I knew too little and I still know too little. My first port of call — apart from revising the Māori I learned at school — was literature and literary criticism. And although there’s only so much you can learn from books — one of the novel’s plot points! — I spent a lot of time in libraries and archives both in KZN and New Zealand.

Most importantly, from the outset of my work on the novel, I had been in touch with the committee of the marae in Ōrewa, the town in which I used to live, and where much of the New Zealand side of the novel takes place. A marae is a difficult thing to explain to people not familiar with Pacific peoples, but it’s essentially a meeting-place for social and religious functions, and they can act as a centre for community-building purposes, too. The marae committee in Ōrewa helped me hugely, including reading the finished book and checking for anything that might be written in an insensitive or hurtful manner, or historically weird or incorrect, or simply taboo. I was also fortunate to have the
help of a number of historians and academics, some of whom are descended from the people who
would have originally lived around where Ōrewa is now.

In other words, the book passed through a lot of hands. Although its shortcomings or errors are mine alone, I hope there’s at least some care and consideration evident in it.

There’s a lot of trauma in the novel, yet there’s a playfulness that is central to the tone as well from the brilliantly absurd emails that are circulated among the expat community in New Zealand, to an equally absurd but hilarious author bio to the awful design of a poster designed for a serious cause. It’s extremely difficult to hold the tension between humour and trauma, but your humour doesn’t feel disrespectful. Was that tone always central to how you wanted to tell this story or is it something that grew into the novel over time?

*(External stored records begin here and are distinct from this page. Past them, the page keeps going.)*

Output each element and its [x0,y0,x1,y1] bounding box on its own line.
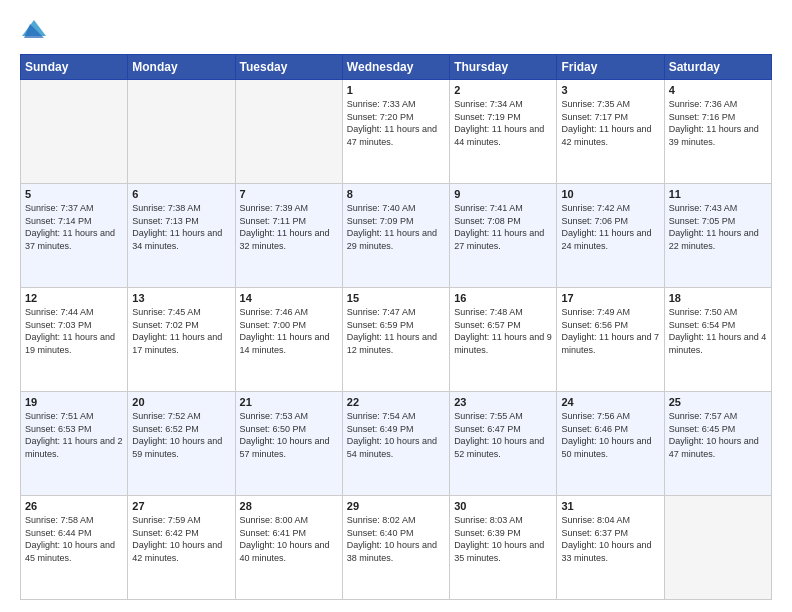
day-number: 24 [561,396,659,408]
calendar-cell [235,80,342,184]
calendar-week-row: 1 Sunrise: 7:33 AM Sunset: 7:20 PM Dayli… [21,80,772,184]
day-number: 26 [25,500,123,512]
calendar-cell: 6 Sunrise: 7:38 AM Sunset: 7:13 PM Dayli… [128,184,235,288]
day-info: Sunrise: 7:47 AM Sunset: 6:59 PM Dayligh… [347,306,445,356]
day-header-tuesday: Tuesday [235,55,342,80]
day-number: 14 [240,292,338,304]
calendar-cell [664,496,771,600]
day-number: 29 [347,500,445,512]
day-number: 4 [669,84,767,96]
calendar-cell: 7 Sunrise: 7:39 AM Sunset: 7:11 PM Dayli… [235,184,342,288]
day-info: Sunrise: 7:48 AM Sunset: 6:57 PM Dayligh… [454,306,552,356]
calendar-cell: 10 Sunrise: 7:42 AM Sunset: 7:06 PM Dayl… [557,184,664,288]
day-info: Sunrise: 7:52 AM Sunset: 6:52 PM Dayligh… [132,410,230,460]
day-number: 13 [132,292,230,304]
day-info: Sunrise: 7:53 AM Sunset: 6:50 PM Dayligh… [240,410,338,460]
day-number: 20 [132,396,230,408]
calendar-cell: 8 Sunrise: 7:40 AM Sunset: 7:09 PM Dayli… [342,184,449,288]
day-info: Sunrise: 7:40 AM Sunset: 7:09 PM Dayligh… [347,202,445,252]
calendar-cell: 15 Sunrise: 7:47 AM Sunset: 6:59 PM Dayl… [342,288,449,392]
calendar-cell: 29 Sunrise: 8:02 AM Sunset: 6:40 PM Dayl… [342,496,449,600]
day-number: 16 [454,292,552,304]
day-number: 12 [25,292,123,304]
calendar-cell: 4 Sunrise: 7:36 AM Sunset: 7:16 PM Dayli… [664,80,771,184]
day-number: 2 [454,84,552,96]
calendar-week-row: 5 Sunrise: 7:37 AM Sunset: 7:14 PM Dayli… [21,184,772,288]
calendar-cell: 16 Sunrise: 7:48 AM Sunset: 6:57 PM Dayl… [450,288,557,392]
calendar-cell: 28 Sunrise: 8:00 AM Sunset: 6:41 PM Dayl… [235,496,342,600]
day-info: Sunrise: 7:51 AM Sunset: 6:53 PM Dayligh… [25,410,123,460]
day-info: Sunrise: 7:50 AM Sunset: 6:54 PM Dayligh… [669,306,767,356]
calendar-week-row: 26 Sunrise: 7:58 AM Sunset: 6:44 PM Dayl… [21,496,772,600]
day-info: Sunrise: 7:55 AM Sunset: 6:47 PM Dayligh… [454,410,552,460]
day-number: 9 [454,188,552,200]
day-number: 3 [561,84,659,96]
day-number: 22 [347,396,445,408]
day-header-sunday: Sunday [21,55,128,80]
day-info: Sunrise: 7:33 AM Sunset: 7:20 PM Dayligh… [347,98,445,148]
day-info: Sunrise: 7:56 AM Sunset: 6:46 PM Dayligh… [561,410,659,460]
calendar-cell: 24 Sunrise: 7:56 AM Sunset: 6:46 PM Dayl… [557,392,664,496]
header [20,16,772,44]
calendar-week-row: 19 Sunrise: 7:51 AM Sunset: 6:53 PM Dayl… [21,392,772,496]
calendar-cell: 3 Sunrise: 7:35 AM Sunset: 7:17 PM Dayli… [557,80,664,184]
calendar-week-row: 12 Sunrise: 7:44 AM Sunset: 7:03 PM Dayl… [21,288,772,392]
day-number: 21 [240,396,338,408]
calendar-cell: 21 Sunrise: 7:53 AM Sunset: 6:50 PM Dayl… [235,392,342,496]
day-info: Sunrise: 7:46 AM Sunset: 7:00 PM Dayligh… [240,306,338,356]
day-info: Sunrise: 7:42 AM Sunset: 7:06 PM Dayligh… [561,202,659,252]
day-info: Sunrise: 7:37 AM Sunset: 7:14 PM Dayligh… [25,202,123,252]
day-info: Sunrise: 7:38 AM Sunset: 7:13 PM Dayligh… [132,202,230,252]
day-info: Sunrise: 7:43 AM Sunset: 7:05 PM Dayligh… [669,202,767,252]
day-number: 5 [25,188,123,200]
calendar-cell: 23 Sunrise: 7:55 AM Sunset: 6:47 PM Dayl… [450,392,557,496]
day-info: Sunrise: 8:02 AM Sunset: 6:40 PM Dayligh… [347,514,445,564]
day-info: Sunrise: 7:34 AM Sunset: 7:19 PM Dayligh… [454,98,552,148]
calendar-cell: 14 Sunrise: 7:46 AM Sunset: 7:00 PM Dayl… [235,288,342,392]
day-info: Sunrise: 7:58 AM Sunset: 6:44 PM Dayligh… [25,514,123,564]
calendar-cell: 17 Sunrise: 7:49 AM Sunset: 6:56 PM Dayl… [557,288,664,392]
day-number: 10 [561,188,659,200]
calendar-header-row: SundayMondayTuesdayWednesdayThursdayFrid… [21,55,772,80]
calendar-cell: 27 Sunrise: 7:59 AM Sunset: 6:42 PM Dayl… [128,496,235,600]
day-number: 17 [561,292,659,304]
day-info: Sunrise: 7:44 AM Sunset: 7:03 PM Dayligh… [25,306,123,356]
day-header-monday: Monday [128,55,235,80]
page: SundayMondayTuesdayWednesdayThursdayFrid… [0,0,792,612]
day-info: Sunrise: 7:36 AM Sunset: 7:16 PM Dayligh… [669,98,767,148]
day-number: 28 [240,500,338,512]
calendar-cell: 2 Sunrise: 7:34 AM Sunset: 7:19 PM Dayli… [450,80,557,184]
calendar-cell [128,80,235,184]
calendar-cell: 25 Sunrise: 7:57 AM Sunset: 6:45 PM Dayl… [664,392,771,496]
calendar-cell: 5 Sunrise: 7:37 AM Sunset: 7:14 PM Dayli… [21,184,128,288]
day-info: Sunrise: 7:35 AM Sunset: 7:17 PM Dayligh… [561,98,659,148]
day-info: Sunrise: 8:04 AM Sunset: 6:37 PM Dayligh… [561,514,659,564]
calendar-table: SundayMondayTuesdayWednesdayThursdayFrid… [20,54,772,600]
day-header-wednesday: Wednesday [342,55,449,80]
day-info: Sunrise: 7:54 AM Sunset: 6:49 PM Dayligh… [347,410,445,460]
calendar-cell: 12 Sunrise: 7:44 AM Sunset: 7:03 PM Dayl… [21,288,128,392]
day-number: 30 [454,500,552,512]
day-number: 31 [561,500,659,512]
calendar-cell: 11 Sunrise: 7:43 AM Sunset: 7:05 PM Dayl… [664,184,771,288]
day-header-friday: Friday [557,55,664,80]
calendar-cell: 22 Sunrise: 7:54 AM Sunset: 6:49 PM Dayl… [342,392,449,496]
day-header-thursday: Thursday [450,55,557,80]
day-number: 11 [669,188,767,200]
day-number: 18 [669,292,767,304]
day-info: Sunrise: 7:49 AM Sunset: 6:56 PM Dayligh… [561,306,659,356]
calendar-cell: 30 Sunrise: 8:03 AM Sunset: 6:39 PM Dayl… [450,496,557,600]
calendar-cell: 20 Sunrise: 7:52 AM Sunset: 6:52 PM Dayl… [128,392,235,496]
day-info: Sunrise: 8:03 AM Sunset: 6:39 PM Dayligh… [454,514,552,564]
day-info: Sunrise: 7:45 AM Sunset: 7:02 PM Dayligh… [132,306,230,356]
calendar-cell: 31 Sunrise: 8:04 AM Sunset: 6:37 PM Dayl… [557,496,664,600]
logo-icon [20,16,48,44]
day-number: 23 [454,396,552,408]
day-info: Sunrise: 7:59 AM Sunset: 6:42 PM Dayligh… [132,514,230,564]
day-info: Sunrise: 7:41 AM Sunset: 7:08 PM Dayligh… [454,202,552,252]
day-header-saturday: Saturday [664,55,771,80]
day-number: 7 [240,188,338,200]
calendar-cell [21,80,128,184]
day-number: 8 [347,188,445,200]
day-number: 15 [347,292,445,304]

The novel’s tone is a product of my having spent so much time with the book. The plot is on balance a very sad one, and if I had managed to write the book right the first time, so that it didn’t need to be rewritten, it probably would have ended up about as uplifting as JM Coetzee reading out the obituary pages. So I tried to find space for humour in the book. The longer I spent with it, though, I realised that not only did the book need it – I needed it.

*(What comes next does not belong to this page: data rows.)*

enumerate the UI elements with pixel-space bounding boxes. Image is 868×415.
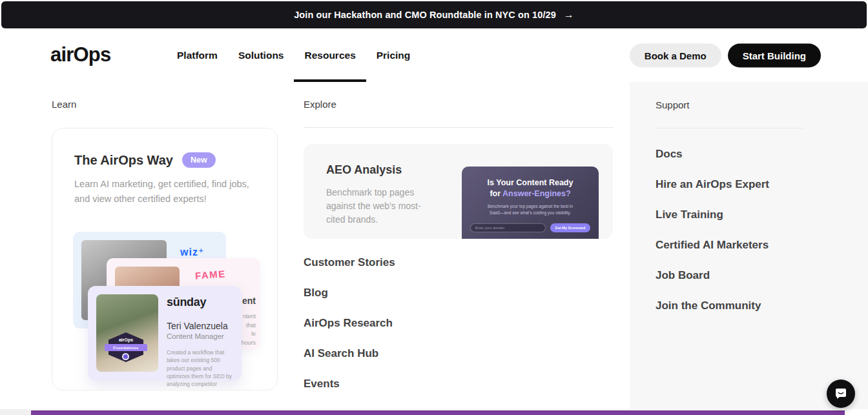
- announcement-banner[interactable]: Join our Hackathon and CMO Roundtable in…: [1, 1, 867, 28]
- learn-column-label: Learn: [52, 99, 76, 110]
- menu-item-live-training[interactable]: Live Training: [656, 199, 769, 230]
- menu-item-certified-marketers[interactable]: Certified AI Marketers: [656, 230, 769, 260]
- aeo-promo-thumbnail: Is Your Content Ready for Answer-Engines…: [462, 167, 599, 239]
- promo-heading-accent: Answer-Engines?: [502, 189, 571, 198]
- airops-way-title: The AirOps Way: [74, 153, 173, 168]
- main-nav: Platform Solutions Resources Pricing: [177, 28, 410, 82]
- explore-column-label: Explore: [304, 99, 336, 110]
- resources-megamenu: Learn The AirOps Way New Learn AI market…: [0, 82, 868, 409]
- menu-item-blog[interactable]: Blog: [304, 278, 395, 308]
- testimonial-text-block: sūnday Teri Valenzuela Content Manager C…: [167, 296, 234, 390]
- testimonial-person-name: Teri Valenzuela: [167, 321, 234, 331]
- truncated-testimonial-text: ent ntent that le hours: [241, 296, 256, 347]
- nav-solutions[interactable]: Solutions: [238, 28, 284, 82]
- airops-way-title-row: The AirOps Way New: [74, 152, 277, 168]
- nav-resources[interactable]: Resources: [304, 28, 355, 82]
- sunday-logo: sūnday: [167, 296, 234, 309]
- airops-way-card[interactable]: The AirOps Way New Learn AI marketing, g…: [52, 128, 278, 390]
- aeo-analysis-card[interactable]: AEO Analysis Benchmark top pages against…: [304, 144, 613, 239]
- domain-input[interactable]: Enter your domain: [470, 223, 546, 232]
- explore-divider: [304, 127, 614, 128]
- support-links: Docs Hire an AirOps Expert Live Training…: [656, 139, 769, 321]
- menu-item-job-board[interactable]: Job Board: [656, 260, 769, 290]
- promo-heading-line2-prefix: for: [490, 189, 502, 198]
- fame-logo: FAME: [194, 268, 226, 281]
- get-scorecard-button[interactable]: Get My Scorecard: [550, 223, 590, 232]
- text-fragment: that: [241, 321, 256, 330]
- badge-ribbon: Foundations: [105, 344, 147, 351]
- menu-item-join-community[interactable]: Join the Community: [656, 290, 769, 321]
- menu-item-ai-search-hub[interactable]: AI Search Hub: [304, 338, 395, 369]
- wiz-logo: wiz⁺: [180, 246, 204, 258]
- airops-logo[interactable]: airOps: [50, 43, 110, 66]
- explore-links: Customer Stories Blog AirOps Research AI…: [304, 247, 395, 399]
- menu-item-docs[interactable]: Docs: [656, 139, 769, 169]
- banner-text: Join our Hackathon and CMO Roundtable in…: [294, 10, 556, 20]
- text-fragment: hours: [241, 339, 256, 348]
- promo-form-row: Enter your domain Get My Scorecard: [470, 223, 590, 232]
- page-bottom-gutter: [0, 409, 31, 415]
- chat-widget-button[interactable]: [827, 380, 855, 408]
- promo-heading: Is Your Content Ready for Answer-Engines…: [462, 177, 599, 199]
- testimonial-person-role: Content Manager: [167, 332, 234, 340]
- airops-way-description: Learn AI marketing, get certified, find …: [74, 177, 258, 207]
- menu-item-airops-research[interactable]: AirOps Research: [304, 308, 395, 338]
- chat-bubble-icon: [834, 387, 848, 401]
- promo-heading-line1: Is Your Content Ready: [488, 178, 574, 187]
- nav-pricing[interactable]: Pricing: [377, 28, 411, 82]
- badge-dot: [122, 353, 129, 360]
- menu-item-customer-stories[interactable]: Customer Stories: [304, 247, 395, 278]
- aeo-analysis-description: Benchmark top pages against the web's mo…: [326, 186, 435, 227]
- header-actions: Book a Demo Start Building: [630, 43, 821, 67]
- page: Join our Hackathon and CMO Roundtable in…: [0, 0, 868, 415]
- support-divider: [656, 128, 803, 128]
- text-fragment: ntent: [241, 312, 256, 321]
- menu-item-hire-expert[interactable]: Hire an AirOps Expert: [656, 169, 769, 199]
- menu-item-events[interactable]: Events: [304, 369, 395, 399]
- start-building-button[interactable]: Start Building: [728, 43, 821, 67]
- promo-subtext: Benchmark your top pages against the bes…: [482, 203, 578, 216]
- arrow-right-icon: →: [564, 9, 574, 21]
- aeo-analysis-title: AEO Analysis: [326, 163, 435, 177]
- new-badge: New: [182, 152, 216, 168]
- aeo-text-block: AEO Analysis Benchmark top pages against…: [326, 163, 435, 227]
- text-fragment: le: [241, 330, 256, 339]
- text-fragment: ent: [241, 296, 256, 306]
- testimonial-quote: Created a workflow that takes our existi…: [167, 349, 234, 390]
- book-demo-button[interactable]: Book a Demo: [630, 43, 721, 67]
- support-column-label: Support: [656, 99, 690, 110]
- nav-platform[interactable]: Platform: [177, 28, 218, 82]
- main-header: airOps Platform Solutions Resources Pric…: [0, 28, 868, 82]
- page-bottom-purple-bar: [31, 410, 845, 415]
- testimonial-card-stack: wiz⁺ FAME ent ntent that le hours airOps: [72, 232, 260, 387]
- testimonial-card-sunday: airOps Foundations sūnday Teri Valenzuel…: [88, 286, 242, 381]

There’s also the fact that, you know, life is like that. Light and shade, comedy and tragedy. In turbulent times and in turbulent places, you sometimes swing wildly from one to the other. Catholics have a party after a wake, but if we have enough of a party, chances are we’ll go to another wake at the end of it.

You left SA to study in Scotland not too long before the onset of Covid. I imagine that your vision for the last year and a bit and how it’s panned out have been vastly different (similar to many of us). How difficult was it for you to have the world turn upside down just as you embarked on a new chapter in your life?

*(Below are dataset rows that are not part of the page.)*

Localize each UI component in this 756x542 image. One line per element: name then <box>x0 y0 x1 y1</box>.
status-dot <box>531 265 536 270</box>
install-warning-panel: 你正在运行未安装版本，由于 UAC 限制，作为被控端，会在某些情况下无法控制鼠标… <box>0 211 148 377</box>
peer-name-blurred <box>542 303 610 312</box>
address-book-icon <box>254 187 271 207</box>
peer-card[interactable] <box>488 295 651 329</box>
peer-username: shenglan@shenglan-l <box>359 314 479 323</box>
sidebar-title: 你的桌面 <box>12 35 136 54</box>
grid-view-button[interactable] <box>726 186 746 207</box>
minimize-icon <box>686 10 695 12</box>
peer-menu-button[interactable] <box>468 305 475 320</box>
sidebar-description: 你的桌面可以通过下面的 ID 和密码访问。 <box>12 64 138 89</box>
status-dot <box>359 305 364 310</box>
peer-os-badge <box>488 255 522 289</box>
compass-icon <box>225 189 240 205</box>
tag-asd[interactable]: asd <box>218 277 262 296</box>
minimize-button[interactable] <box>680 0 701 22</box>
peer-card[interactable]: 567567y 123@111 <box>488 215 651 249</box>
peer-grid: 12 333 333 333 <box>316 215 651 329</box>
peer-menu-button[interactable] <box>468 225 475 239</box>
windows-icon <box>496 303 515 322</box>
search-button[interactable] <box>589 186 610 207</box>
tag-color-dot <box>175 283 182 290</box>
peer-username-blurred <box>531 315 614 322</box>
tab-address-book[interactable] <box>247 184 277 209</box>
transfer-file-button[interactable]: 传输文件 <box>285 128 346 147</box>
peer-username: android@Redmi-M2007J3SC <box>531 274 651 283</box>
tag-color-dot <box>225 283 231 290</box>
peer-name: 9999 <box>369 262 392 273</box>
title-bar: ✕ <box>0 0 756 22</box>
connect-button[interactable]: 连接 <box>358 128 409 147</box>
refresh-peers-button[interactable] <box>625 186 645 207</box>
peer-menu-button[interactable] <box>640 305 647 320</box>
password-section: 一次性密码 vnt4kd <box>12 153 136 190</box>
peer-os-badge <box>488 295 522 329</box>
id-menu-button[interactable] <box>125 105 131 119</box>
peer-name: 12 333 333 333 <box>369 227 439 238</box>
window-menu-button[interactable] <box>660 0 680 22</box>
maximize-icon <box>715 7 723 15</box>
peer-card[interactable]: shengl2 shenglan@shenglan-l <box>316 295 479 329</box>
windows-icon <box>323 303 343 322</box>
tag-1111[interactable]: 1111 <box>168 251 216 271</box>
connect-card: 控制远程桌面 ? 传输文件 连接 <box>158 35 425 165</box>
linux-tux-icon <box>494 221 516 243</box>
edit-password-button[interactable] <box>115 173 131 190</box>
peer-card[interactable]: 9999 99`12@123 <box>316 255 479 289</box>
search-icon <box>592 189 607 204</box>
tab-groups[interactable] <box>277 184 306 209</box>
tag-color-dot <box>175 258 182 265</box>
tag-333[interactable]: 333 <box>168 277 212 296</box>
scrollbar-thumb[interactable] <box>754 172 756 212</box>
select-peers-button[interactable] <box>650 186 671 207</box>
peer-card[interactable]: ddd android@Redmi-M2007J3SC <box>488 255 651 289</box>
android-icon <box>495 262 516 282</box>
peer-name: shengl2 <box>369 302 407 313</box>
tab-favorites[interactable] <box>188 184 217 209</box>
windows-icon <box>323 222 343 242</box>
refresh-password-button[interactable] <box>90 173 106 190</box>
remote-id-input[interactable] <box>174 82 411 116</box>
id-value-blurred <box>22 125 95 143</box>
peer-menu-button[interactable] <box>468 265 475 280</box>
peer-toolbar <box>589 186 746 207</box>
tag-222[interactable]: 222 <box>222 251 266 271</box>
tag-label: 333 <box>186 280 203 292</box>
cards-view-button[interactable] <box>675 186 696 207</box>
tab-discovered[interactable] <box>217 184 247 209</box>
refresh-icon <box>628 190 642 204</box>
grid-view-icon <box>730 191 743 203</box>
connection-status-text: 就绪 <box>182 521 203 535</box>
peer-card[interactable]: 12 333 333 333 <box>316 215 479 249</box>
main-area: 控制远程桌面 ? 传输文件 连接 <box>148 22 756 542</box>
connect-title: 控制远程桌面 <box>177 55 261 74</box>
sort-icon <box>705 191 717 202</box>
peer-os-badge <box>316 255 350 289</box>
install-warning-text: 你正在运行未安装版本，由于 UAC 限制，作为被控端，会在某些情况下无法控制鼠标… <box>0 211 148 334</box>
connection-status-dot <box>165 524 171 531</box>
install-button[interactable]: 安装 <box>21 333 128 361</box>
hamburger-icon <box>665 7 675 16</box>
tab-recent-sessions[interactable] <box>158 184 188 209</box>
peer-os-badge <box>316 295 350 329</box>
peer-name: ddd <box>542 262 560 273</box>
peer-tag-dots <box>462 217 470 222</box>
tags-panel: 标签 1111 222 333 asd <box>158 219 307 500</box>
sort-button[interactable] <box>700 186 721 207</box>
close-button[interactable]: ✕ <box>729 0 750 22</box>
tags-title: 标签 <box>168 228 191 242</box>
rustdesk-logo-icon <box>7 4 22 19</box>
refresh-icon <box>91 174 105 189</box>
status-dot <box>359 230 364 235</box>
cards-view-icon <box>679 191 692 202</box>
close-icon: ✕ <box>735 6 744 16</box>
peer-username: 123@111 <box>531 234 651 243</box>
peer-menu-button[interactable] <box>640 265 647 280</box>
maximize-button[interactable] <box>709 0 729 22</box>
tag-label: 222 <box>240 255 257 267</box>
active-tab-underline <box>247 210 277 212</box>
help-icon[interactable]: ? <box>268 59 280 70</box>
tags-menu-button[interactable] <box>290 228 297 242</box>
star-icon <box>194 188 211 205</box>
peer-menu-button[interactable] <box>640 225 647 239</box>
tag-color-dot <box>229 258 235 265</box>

It was terrible! In a way, my wife and I have only just arrived in Scotland, despite having lived here for almost two years now. I haven’t been able to enjoy the literary scene, or meet many people, or find a publisher who wants to bring out my books over here. Covid’s made the British literary scene even more myopic. But we do have a dog, so, you know, light and shade.

Imagine you’re a bookseller. A customer picks up A Hibiscus Coast and asks you what it’s about. You’ve got one sentence to capture them before they pick up another book from the table. What’s your sentence?

“I don’t work here.”

What are you reading at the moment?

I’ve just finished John Laband’s The Land Wars and Zoe Wicomb’s latest novel Still Life, and am trying to decide what to read next. Harold Bloom’s The Anxiety of Influence is on the table in front of me, and I’m a pretty anxious person, so I’ll probably go for that.